Hier fällt auf, daß meistens besondere Farbzuchten bzw. Bestände, in die solche Tiere eingebracht worden sind, betroffen sind.

Stabilere Tiere scheiden die Einzeller aus, ohne zu erkranken, daher läßt sich der Infektionsweg schlecht nachvollziehen.
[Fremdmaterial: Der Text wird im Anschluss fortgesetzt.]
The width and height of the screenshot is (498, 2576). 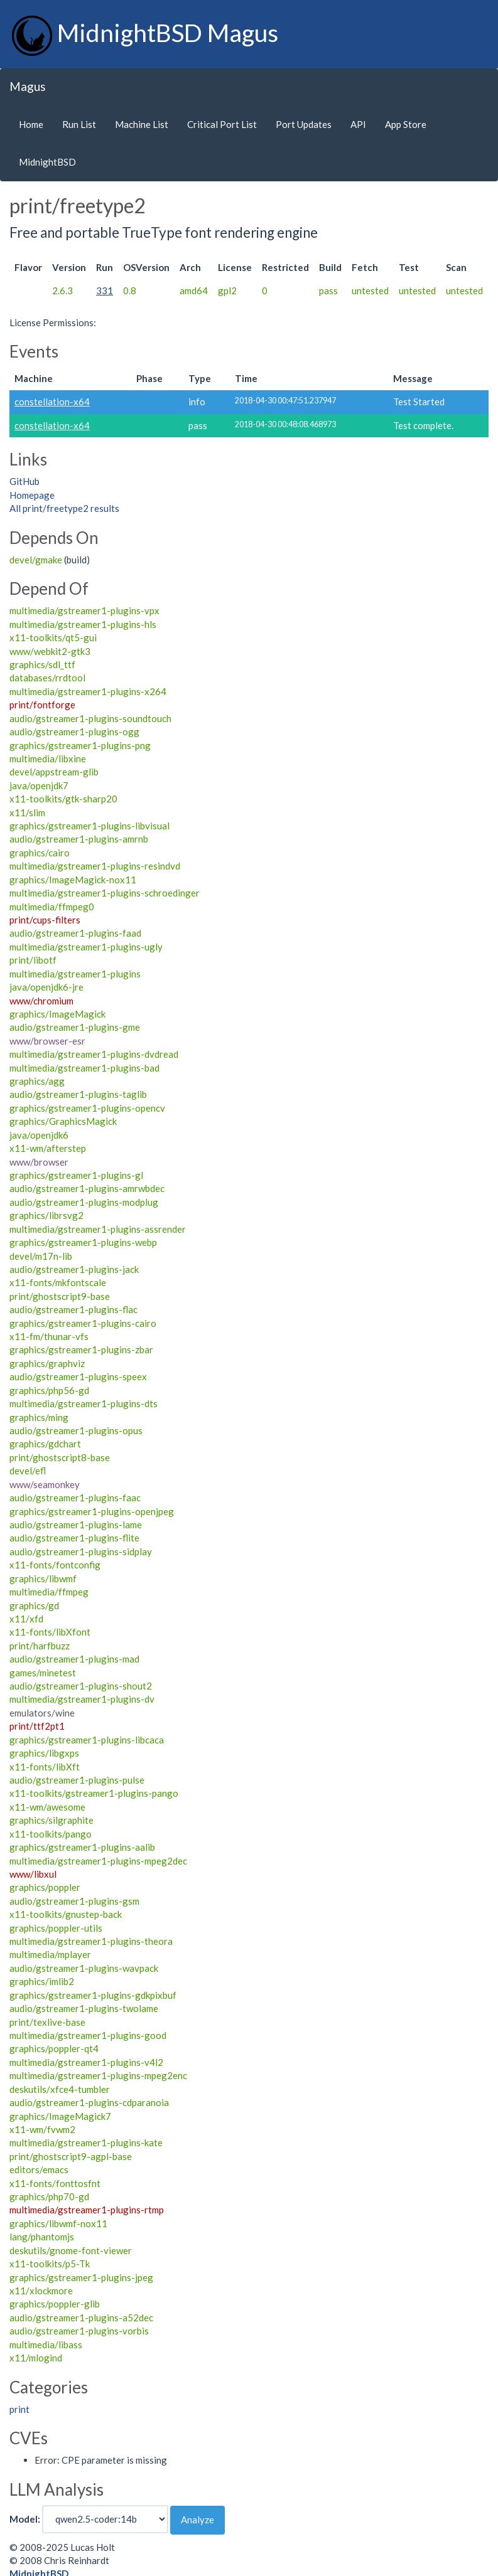 I want to click on x11-wm/afterstep, so click(x=47, y=1148).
Erst Streß (Transporte, Vergesellschaftung etc.) oder ein hoher Infektionsdruck (viele Tiere, mangelnde Hygiene) können dann zu einer starken Erregervermehrung führen.

Verstopfung

Ein sehr häufiger Grund für Verstopfungen bei Leopardgeckos ist die Aufnahme von Bodensubstraten, was auf einen Mineralmangel hindeuten kann.

Kokzidien

Sind einzellige Parasiten mit direkten Entwicklungszyklus also ohne Zwischenwirt.
In der enge eines Terrariums kann sich innerhalb kurzer Zeit ein enormer Kokzidienbefall aufbauen.
Der Nachweis der Fortpflanzungsstadien im Kot ist nicht einfach, weshalb mindestens drei Kotproben untersucht werden sollten (mit negativem Ergebnis also ohne Parasitennachweis), ehe man Tiere aus dem Quarantäneterrarium umsetzt.

Anzeichen für Kokzidien:

.) verminderten Appetit

.)Durchfall

.)Dehydration und Gewichtsverlust

Entscheident für den Behandlungserfolg ist eine strikte Hygiene, um Reinfektionen zu vermeiden.
Nicht gefressene Futtertiere müssen entsort werden, da sie Geckokot gefressen haben können und somit eine Infektionsquelle darstellen können.

Rachitis und Hypokalzämie

Diesen Stoffwechselstörungen liegt eine Vitamin D Mangel, meist verbunden mit einem Mineralstoffmangel zugrunde. Der zu einer ausbleibenden Mineralisierung des Knochengewebes und einem zu niedrigen Blutkalziumspiegel führt.

Es sollte immer eine Schale mit Kalzium im Terrarium zur vorbeuge stehe.Stets ist auf eine regelmäßige und ausreichende Gabe von Vitaminen und Mineralstoffpräparaten zu achten.

Bei einem rachitischen Gecko müssen umgehend die Haltungs und Ernährungsbedingungen optimiert werden. Bei leichten Rachitissymptomen sollte mit einem oral zu verabreichenden Kalziumpräparat behandelt werden.

In ganz schweren Fällen wird sich meist derTierarzt zur Gabe von Kalziuminjektion entscheiden.

Bitte bedenken Sie, dass vorhandene Verformungen praktisch nicht mehr rückgängig gemacht werden können.